*EXERCISE DIRECTIONS:* Restate every record that follows, keeping it exact.

○ ○ ○ ○ ○

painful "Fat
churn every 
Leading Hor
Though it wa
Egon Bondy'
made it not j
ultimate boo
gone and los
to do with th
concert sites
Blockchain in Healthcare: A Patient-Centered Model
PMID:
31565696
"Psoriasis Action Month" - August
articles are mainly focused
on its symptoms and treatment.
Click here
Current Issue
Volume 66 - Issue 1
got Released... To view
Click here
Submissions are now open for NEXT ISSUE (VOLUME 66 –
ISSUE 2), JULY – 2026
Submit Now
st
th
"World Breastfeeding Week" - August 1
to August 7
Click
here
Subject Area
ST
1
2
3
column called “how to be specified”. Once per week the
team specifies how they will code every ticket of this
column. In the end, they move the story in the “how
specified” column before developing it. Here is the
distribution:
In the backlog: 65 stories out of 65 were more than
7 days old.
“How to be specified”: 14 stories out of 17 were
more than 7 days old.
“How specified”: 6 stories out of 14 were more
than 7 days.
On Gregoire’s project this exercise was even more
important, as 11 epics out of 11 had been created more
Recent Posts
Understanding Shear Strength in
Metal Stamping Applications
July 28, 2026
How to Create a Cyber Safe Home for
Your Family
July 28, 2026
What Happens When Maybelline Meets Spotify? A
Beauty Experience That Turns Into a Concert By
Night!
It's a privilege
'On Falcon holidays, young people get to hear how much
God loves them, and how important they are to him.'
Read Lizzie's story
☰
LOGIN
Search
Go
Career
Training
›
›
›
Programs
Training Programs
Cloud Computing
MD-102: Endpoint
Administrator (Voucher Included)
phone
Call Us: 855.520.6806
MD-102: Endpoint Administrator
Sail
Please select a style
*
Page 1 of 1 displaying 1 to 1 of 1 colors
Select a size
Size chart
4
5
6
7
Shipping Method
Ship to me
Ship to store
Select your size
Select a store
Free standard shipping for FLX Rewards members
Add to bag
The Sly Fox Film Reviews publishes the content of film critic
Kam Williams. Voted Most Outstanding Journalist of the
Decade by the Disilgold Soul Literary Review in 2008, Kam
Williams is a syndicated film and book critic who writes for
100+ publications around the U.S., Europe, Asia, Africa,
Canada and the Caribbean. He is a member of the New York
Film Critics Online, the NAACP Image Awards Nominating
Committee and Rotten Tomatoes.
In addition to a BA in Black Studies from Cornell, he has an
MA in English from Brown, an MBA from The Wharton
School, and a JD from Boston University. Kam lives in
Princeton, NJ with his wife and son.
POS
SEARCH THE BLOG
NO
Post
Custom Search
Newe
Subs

○ ○ ○ ○ ○

*TASK SOLUTION:*
painful "Fat
churn every 
Leading Hor
Though it wa
Egon Bondy'
made it not j
ultimate boo
gone and los
to do with th
concert sites
Blockchain in Healthcare: A Patient-Centered Model
PMID:
31565696
"Psoriasis Action Month" - August
articles are mainly focused
on its symptoms and treatment.
Click here
Current Issue
Volume 66 - Issue 1
got Released... To view
Click here
Submissions are now open for NEXT ISSUE (VOLUME 66 –
ISSUE 2), JULY – 2026
Submit Now
st
th
"World Breastfeeding Week" - August 1
to August 7
Click
here
Subject Area
ST
1
2
3
column called “how to be specified”. Once per week the
team specifies how they will code every ticket of this
column. In the end, they move the story in the “how
specified” column before developing it. Here is the
distribution:
In the backlog: 65 stories out of 65 were more than
7 days old.
“How to be specified”: 14 stories out of 17 were
more than 7 days old.
“How specified”: 6 stories out of 14 were more
than 7 days.
On Gregoire’s project this exercise was even more
important, as 11 epics out of 11 had been created more
Recent Posts
Understanding Shear Strength in
Metal Stamping Applications
July 28, 2026
How to Create a Cyber Safe Home for
Your Family
July 28, 2026
What Happens When Maybelline Meets Spotify? A
Beauty Experience That Turns Into a Concert By
Night!
It's a privilege
'On Falcon holidays, young people get to hear how much
God loves them, and how important they are to him.'
Read Lizzie's story
☰
LOGIN
Search
Go
Career
Training
›
›
›
Programs
Training Programs
Cloud Computing
MD-102: Endpoint
Administrator (Voucher Included)
phone
Call Us: 855.520.6806
MD-102: Endpoint Administrator
Sail
Please select a style
*
Page 1 of 1 displaying 1 to 1 of 1 colors
Select a size
Size chart
4
5
6
7
Shipping Method
Ship to me
Ship to store
Select your size
Select a store
Free standard shipping for FLX Rewards members
Add to bag
The Sly Fox Film Reviews publishes the content of film critic
Kam Williams. Voted Most Outstanding Journalist of the
Decade by the Disilgold Soul Literary Review in 2008, Kam
Williams is a syndicated film and book critic who writes for
100+ publications around the U.S., Europe, Asia, Africa,
Canada and the Caribbean. He is a member of the New York
Film Critics Online, the NAACP Image Awards Nominating
Committee and Rotten Tomatoes.
In addition to a BA in Black Studies from Cornell, he has an
MA in English from Brown, an MBA from The Wharton
School, and a JD from Boston University. Kam lives in
Princeton, NJ with his wife and son.
POS
SEARCH THE BLOG
NO
Post
Custom Search
Newe
Subs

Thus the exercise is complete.